Segment Start: DATASET CONTENT
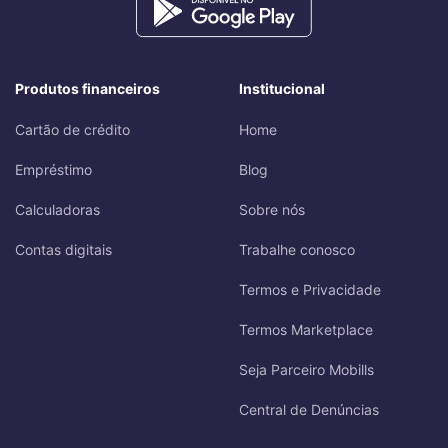
Produtos financeiros
Institucional
Cartão de crédito
Home
Empréstimo
Blog
Calculadoras
Sobre nós
Contas digitais
Trabalhe conosco
Termos e Privacidade
Termos Marketplace
Seja Parceiro Mobills
Central de Denúncias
Segment End: DATASET CONTENT
-- WHAT YOU ARE ASKED TO DO --
From the records, determine the number of lines holding the word "Termos", and state that number only.

-- ANSWER TO THIS TASK --
2